Soma`daki cinayetlerden sonra, maden ocaklarında hiçbir şeyin eskisi gibi olmayacağını ben de biliyorum. 300 can gittikten sonra mı önlem alınmalıydı? Tabii ki hayır. Ama bizde maalesef işler böyle gidiyor.

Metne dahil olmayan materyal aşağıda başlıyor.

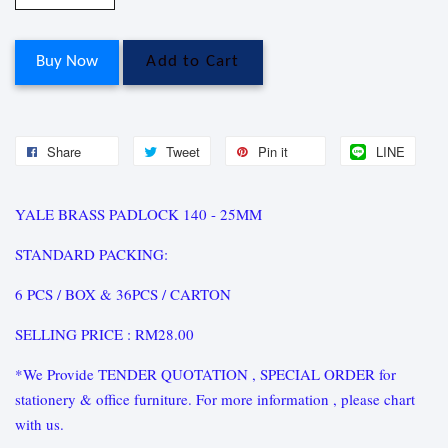
Buy Now
Add to Cart
Share
Tweet
Pin it
LINE
YALE BRASS PADLOCK 140 - 25MM
STANDARD PACKING:
6 PCS / BOX & 36PCS / CARTON
SELLING PRICE : RM28.00
*We Provide TENDER QUOTATION , SPECIAL ORDER for
stationery & office furniture. For more information , please chart
with us.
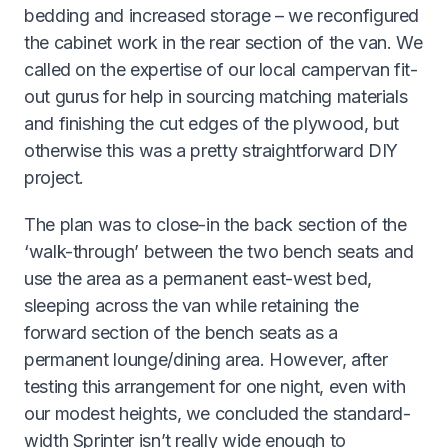
bedding and increased storage – we reconfigured
the cabinet work in the rear section of the van. We
called on the expertise of our local campervan fit-
out gurus for help in sourcing matching materials
and finishing the cut edges of the plywood, but
otherwise this was a pretty straightforward DIY
project.
The plan was to close-in the back section of the
‘walk-through’ between the two bench seats and
use the area as a permanent east-west bed,
sleeping across the van while retaining the
forward section of the bench seats as a
permanent lounge/dining area. However, after
testing this arrangement for one night, even with
our modest heights, we concluded the standard-
width Sprinter isn’t really wide enough to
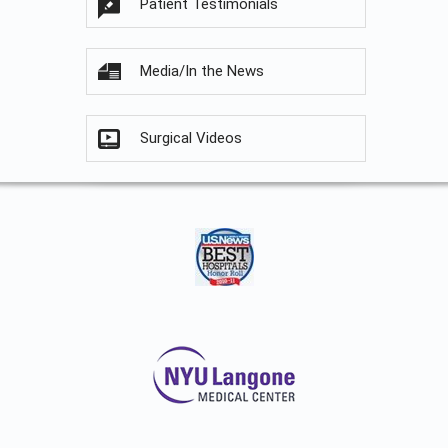
Patient Testimonials
Media/In the News
Surgical Videos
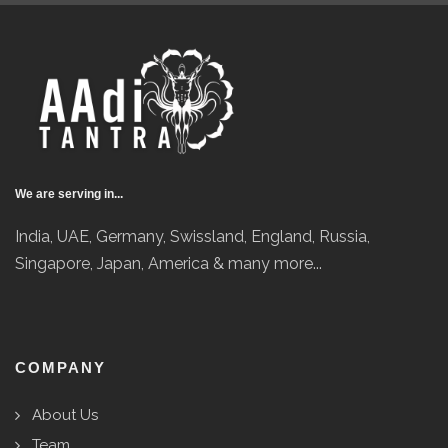
We are serving in...
India, UAE, Germany, Swissland, England, Russia,
Singapore, Japan, America & many more...
COMPANY
About Us
Team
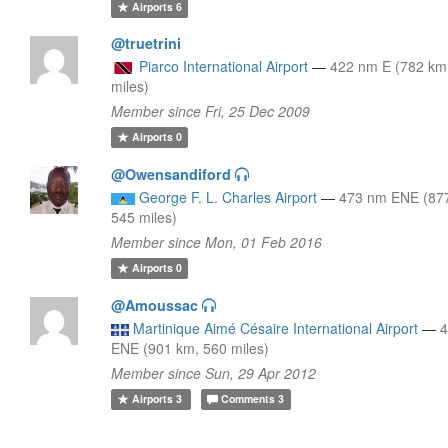
Airports
6
@truetrini
Piarco International Airport
—
422 nm E (782 km
miles)
Member since Fri, 25 Dec 2009
Airports
0
@Owensandiford
George F. L. Charles Airport
—
473 nm ENE (87
545 miles)
Member since Mon, 01 Feb 2016
Airports
0
@Amoussac
Martinique Aimé Césaire International Airport
—
ENE (901 km, 560 miles)
Member since Sun, 29 Apr 2012
Airports
3
Comments
3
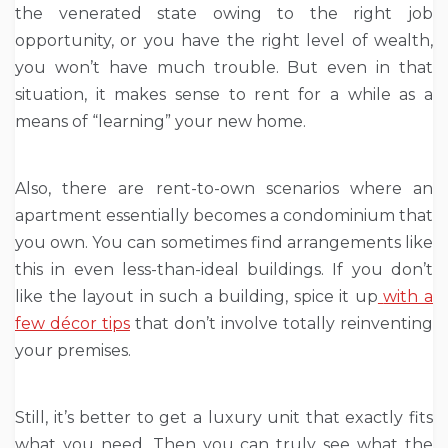
the venerated state owing to the right job
opportunity, or you have the right level of wealth,
you won’t have much trouble. But even in that
situation, it makes sense to rent for a while as a
means of “learning” your new home.
Also, there are rent-to-own scenarios where an
apartment essentially becomes a condominium that
you own. You can sometimes find arrangements like
this in even less-than-ideal buildings. If you don’t
like the layout in such a building, spice it up
with a
few décor tips
that don’t involve totally reinventing
your premises.
Still, it’s better to get a luxury unit that exactly fits
what you need. Then you can truly see what the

İdarecilik yaptığım yıllarda 3-4 yılda bir denetimlere gelinirdi. Gelmeden önce bize haber verilir, okulunuz şu, şu tarihler arasında denetleme yapılacak denilirdi. Gelenler bakanlık müfettişi olunca elimiz ayağımız tutuşuverirdi. Adamlar bakan adına gelip denetim yapıyorlardı. Onlar gelmeden önce öğretmen ve öğrenciler de bilgilendirilir, bütün eksiklikler giderilir, her taraf pırıl pırıl yapılırdı. Bir ay sonra rapor gelir, her şey güzel. 300 kişinin bile bile öldürüldüğü Soma`ya da müfettişler gitmiş. Sırça köşklerde ağırlanmışlar. Belki de içeriye bile girmeden kağıt üzerinde denetimlerini tamamlamışlar. En lüks otellerde ağırlanıp gönderilmişler. Biz eskiden müfettişleri görünce, el pençe divan dururduk karşılarında.

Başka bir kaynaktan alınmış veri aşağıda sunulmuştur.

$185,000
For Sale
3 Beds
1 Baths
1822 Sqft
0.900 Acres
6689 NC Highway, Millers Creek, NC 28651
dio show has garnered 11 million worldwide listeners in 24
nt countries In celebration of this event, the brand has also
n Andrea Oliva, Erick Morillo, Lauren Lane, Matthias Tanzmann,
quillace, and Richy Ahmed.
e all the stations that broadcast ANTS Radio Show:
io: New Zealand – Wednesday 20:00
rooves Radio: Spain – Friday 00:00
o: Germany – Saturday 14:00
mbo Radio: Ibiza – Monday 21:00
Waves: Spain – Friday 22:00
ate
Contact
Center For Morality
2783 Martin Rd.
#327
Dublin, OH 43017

Şimdi müfettişler işlerinden olma korkusuyla, patronların karşısında hazırolda beklemektedirler. Ne günlere kaldık değil mi? Sanırım ölümlerin nedenini şimdi daha iyi anlamışsınızdır.Facianın nasıl olduğunu öğrendikçe de inanın tüylerim diken diken oluyor. İnsan hayatı bu kadar ucuz mu demek geliyor içimden.

Maden işletmesi sahibi Alp Gürkan Bey! 100 bin dolarınıza kıyamadığınız için satın alamadığınız “Yaşam odalarını”, kuramadığınız erken uyarı sistemlerini, sattığınız ve değeri 6- 7 milyon dolar olan akıllı evlerinizle kıyaslamaya hakkım yok! Servetinize servet katmak için, 40 liraya çalıştırdığınız işçileriniz toprağın altında sonsuzluk uykusuna dalarken, sizin hala uykuyu düşünmüş olmanız da enteresan! Hadi yattınız diyelim, ya o vicdanınız? Babasının gömüldüğü gün doğan küçük bebeğin çığlıklarını da mı duymazsınız? Hanginiz lüks otellerde yaptığınız düğünlerinize mahallenizin temizlik işçisini, ya da maden işçisini davet ettiniz de şimdi tutmuş, “ Ey işçiler! Siz bizim canımız ciğerimizsiniz “ diye yalan yere ağlaşıp duruyorsunuz! Bu ülkede hep ölünce mi kıymetlenecek insanlar? Yaşarken neden değerleri bilinmez acaba?

Yazımı tamamlamak üzereyken haberlerde dinledim, şirketin genel müdürü, işletme müdürü ve teknisyeni tutuklanarak ceza evine gönderilmiş.Yetmez beyler daha yukarılara çıkın. Kimsenin ihmalkârlığı yanına kâr kalmasın.
Geçen yıl Reyhanlı saldırısıyla kutlanamayan 19 Mayıs Gençlik ve Spor Bayramı, bu yıl da 301 kişinin öldüğü feci kaza nedeniyle sade bir törenle geçiştirldi. Bayram bu yıl da karalara büründü. Ama unutmayınız, 19 Mayıs bir ruhtur, inanıştır, azimdir. Kararlılıktır, millete özgüvendir. Bu ölümsüz sevgi ara sıra duraksa da, sonsuza kadar devam edecektir. İnşallah ülkemizde bir daha böyle üzücü olaylar meydana gelmez. Ölen kardeşlerimize Allah`tan rahmet , kederli ailelerine sabırlar diliyorum. Gençlik ve Spor Bayramınızı da kutluyorum.

Hoşca kalın.

21.05.2014 10:00:58
elinize yüreğinize sağlık hocam

Erol KAYA
21.05.2014 19:25:56
Sizi yürekten kutluyorum yazınız haraika. Allah kaleminize kuvvet versin.Böylekeder bir daha milletimizin başına gelmesin,ama hesabıda muhakkak sorulsun .SAYGILARIMLA.